Cast: Deragh Campbell, Hannah Gross, Kim Taylor, Ned Oldham, Geoff Grace, Nick Petr.

It Felt Like Love
Director: Eliza Hittman
On the outskirts of Brooklyn, a 14-year-old girl’s sexual quest takes a dangerous turn when she pursues an older guy and tests the boundaries between obsession and love.
Cast: Gina Piersanti, Giovanna Salimeni, Ronen Rubinstein, Jesse Cordasco, Nick Rosen, Case Prime.

Milkshake
Director: David Andalman
In mid-1990’s America, we follow the tragic sex life of Jolie Jolson, a wannabe thug (and great-great-grandson of legendary vaudevillian Al Jolson) in suburban DC as he strives to become something he can never be – black.
Cast: Tyler Ross, Shareeka Epps, Georgia Ford, Eshan Bay, Leo Fitzpatrick, Danny Burstein.

Newlyweeds
Director: Shaka King
A Brooklyn repo man and his globetrotting girlfriend forge an unlikely romance. But what should be a match made in stoner heaven turns into a love triangle gone awry in this dark coming-of-age comedy about dependency.
Cast: Amari Cheatom, Trae Harris, Tone Tank, Colman Domingo, Isiah Whitlock Jr., Adrian Martinez.

Pit Stop
Director: Yen Tan
Two working-class gay men in a small Texas town and a love that isn’t quite out of reach.
Cast: Bill Heck, Marcus DeAnda, Amy Seimetz, John Merriman, Alfredo Maduro, Corby Sullivan.

A Teacher
Director: Hannah Fidell
A popular young teacher in a wealthy suburban Texas high school has an affair with one of her students.
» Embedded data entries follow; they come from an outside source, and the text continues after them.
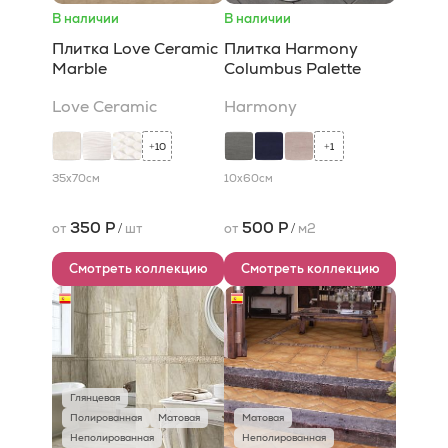
В наличии
В наличии
Плитка Love Ceramic
Плитка Harmony
Marble
Columbus Palette
Love Ceramic
Harmony
10
1
+
+
35x70
см
10x60
см
350 Р
500 Р
от
/
шт
от
/
м2
Смотреть коллекцию
Смотреть коллекцию
Глянцевая
Полированная
Матовая
Матовая
Неполированная
Неполированная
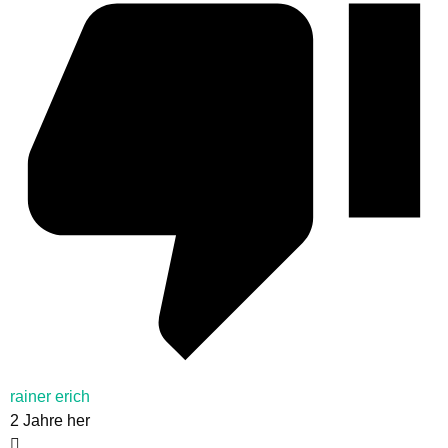
rainer erich
2 Jahre her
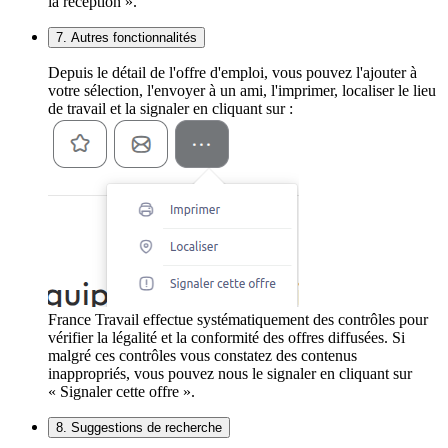
la réception ».
7. Autres fonctionnalités
Depuis le détail de l'offre d'emploi, vous pouvez l'ajouter à
votre sélection, l'envoyer à un ami, l'imprimer, localiser le lieu
de travail et la signaler en cliquant sur :
France Travail effectue systématiquement des contrôles pour
vérifier la légalité et la conformité des offres diffusées. Si
malgré ces contrôles vous constatez des contenus
inappropriés, vous pouvez nous le signaler en cliquant sur
« Signaler cette offre ».
8. Suggestions de recherche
Her life begins to unravel as the relationship comes to an end.
Cast: Lindsay Burdge, Will Brittain, Jennifer Prediger, Jonny Mars, Julie Phillips, Chris Dubeck.

This is Martin Bonner
Director: Chad Hartigan
Martin Bonner has just moved to Reno for a new job in prison rehabilitation. Starting over at age 58, he struggles to adapt until an unlikely friendship with an ex-con blossoms, helping him confront the problems he left behind.
Cast: Paul Eenhoorn, Richmond Arquette, Sam Buchanan, Robert Longstreet, Demetrius Grosse.